Improving animation: Details of facial expressions are key

Ligia Nistor Mar 4, 2012

In the past 10 years, eight computer-animated films have been deemed Best Animated Feature at the Academy Awards, according to the Academy Awards Database. Computer animation has become more realistic in the past decade, and some of the work contributing to those advances has been done here at Carnegie Mellon.

“I am interested in the small motions of the face that can add a high degree of realism and improve the quality of animations,” said Laura Trutoiu, a fourth-year Ph.D. student in the Robotics Institute. Her research focuses on computer graphics with an emphasis on facial animation. Her goal is to model the subtle facial movements that bring to life animated characters.

Trutoiu’s research is interdisciplinary, and thus calls for collaboration from multiple fields. Her Ph.D. adviser, Jessica Hodgins, is a professor in the Robotics Institute and the department of computer science. Trutoiu also collaborates with Jeffrey Cohn, a professor of psychology at the University of Pittsburgh, and Iain Matthews, a senior research scientist at Disney Research Pittsburgh.

Trutoiu holds a bachelor of arts in computer science from Mount Holyoke College in Massachusetts. She started conducting research in a virtual reality lab at Mount Holyoke. “That’s when I got hooked on research,” she said.

Movement has always been a common theme in Trutoiu’s research. As an undergraduate summer intern at the University of Utah, she researched the illusion of self-motion: How to induce the feeling of movement in a person who is in a driving simulator.

At Carnegie Mellon, Trutoiu started looking at how Parkinson’s disease patients moved with or without their deep brain stimulators turned on. These neurostimulators are devices implanted in the patients’ brains that control tremors. Trutoiu measured the patients’ movements, such as how much the spine swayed when the patients were walking, to quantify the improvements that the brain stimulator provided.
Later, Trutoiu’s research shifted to focus on the generation of facial animations.

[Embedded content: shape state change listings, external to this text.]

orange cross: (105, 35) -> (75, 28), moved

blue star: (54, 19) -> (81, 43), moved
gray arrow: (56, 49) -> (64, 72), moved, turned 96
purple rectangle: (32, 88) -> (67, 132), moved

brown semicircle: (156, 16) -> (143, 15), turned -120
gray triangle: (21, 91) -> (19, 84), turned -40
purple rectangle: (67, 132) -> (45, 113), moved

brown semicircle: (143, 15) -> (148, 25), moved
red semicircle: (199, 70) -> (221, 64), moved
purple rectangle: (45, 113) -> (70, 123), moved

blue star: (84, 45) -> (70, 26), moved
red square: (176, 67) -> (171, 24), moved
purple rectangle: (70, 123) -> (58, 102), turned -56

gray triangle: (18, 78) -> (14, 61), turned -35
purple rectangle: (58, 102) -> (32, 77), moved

Trutoiu explained that the process of creating a computer-animated movie, such as Toy Story, has a few steps. First, a sketch artist draws snapshots of the main scenes in the movie. The characters are then modeled in a computer using three-dimensional representations. Textures and lighting are applied to the images, adding realism to the surfaces.

Then the animators come in. Trutoiu works with the animators, using her research to complement their work. She uses videos and images of humans to track and measure facial movements. She is then able to generate robust algorithms that predict how different parts in the face should be moving.

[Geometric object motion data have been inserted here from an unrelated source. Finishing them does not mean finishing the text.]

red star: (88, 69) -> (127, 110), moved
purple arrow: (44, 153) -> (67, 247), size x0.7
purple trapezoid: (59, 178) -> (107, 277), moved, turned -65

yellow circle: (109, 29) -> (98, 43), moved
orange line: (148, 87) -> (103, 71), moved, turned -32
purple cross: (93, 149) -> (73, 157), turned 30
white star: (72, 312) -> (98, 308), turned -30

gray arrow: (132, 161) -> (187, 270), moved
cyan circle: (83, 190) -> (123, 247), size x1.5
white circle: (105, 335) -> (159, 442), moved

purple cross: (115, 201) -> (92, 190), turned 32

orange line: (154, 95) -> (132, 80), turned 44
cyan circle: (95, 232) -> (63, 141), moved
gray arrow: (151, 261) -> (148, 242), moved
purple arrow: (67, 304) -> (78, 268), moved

“When we see a computer-generated animation, we as humans can pick up immediately if something is wrong,” Trutoiu said, emphasizing the importance of accurately modeling facial expressions.

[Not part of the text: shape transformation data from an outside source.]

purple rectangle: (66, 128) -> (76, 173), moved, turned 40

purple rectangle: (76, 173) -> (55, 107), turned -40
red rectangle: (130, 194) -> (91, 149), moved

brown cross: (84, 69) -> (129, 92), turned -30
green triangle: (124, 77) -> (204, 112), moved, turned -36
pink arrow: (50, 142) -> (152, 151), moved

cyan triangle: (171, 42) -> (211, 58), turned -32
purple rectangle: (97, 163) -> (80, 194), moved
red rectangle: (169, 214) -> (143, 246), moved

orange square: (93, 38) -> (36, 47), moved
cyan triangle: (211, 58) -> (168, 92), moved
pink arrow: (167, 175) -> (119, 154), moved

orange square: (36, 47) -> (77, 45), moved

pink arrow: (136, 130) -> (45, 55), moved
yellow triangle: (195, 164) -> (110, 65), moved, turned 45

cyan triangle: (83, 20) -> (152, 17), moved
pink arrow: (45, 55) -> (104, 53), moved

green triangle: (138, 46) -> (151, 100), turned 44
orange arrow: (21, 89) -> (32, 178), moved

Currently, Trutoiu studies the movements associated with smiling.

“My categorization is between spontaneous and non-spontaneous smiles,” she said. A spontaneous smile is triggered automatically, while a posed smile has a grin-like appearance.

Whether a smile is perceived as genuine depends on how fast the corners of the lips move up, how long the smile is kept at the maximum amplitude, and how fast it is released.

Trutoiu uses data obtained from high-resolution videos of moving faces. These videos show 250 frames per second and appear in slow motion, as opposed to a normal video, which has 30 to 60 frames per second. Appearance models then look at the face as a whole, check for localized video information, and observe shape and appearance changes, all the while taking copious measurements over time.

“Over time, the computer builds a shape model and an appearance model,” Trutoiu said. “It uses those to figure out what is the expected position for that corner of the lip in the next frame.”

The proper facial expressions are generated by the right position, velocity, and acceleration of specific points on the face, producing a more realistic animation.

“The final goal of this research is to be able to tell animators or artists, when you have a sequence of someone smiling, this is how the cheeks should be raised, how the lips should actually stretch,” Trutoiu said.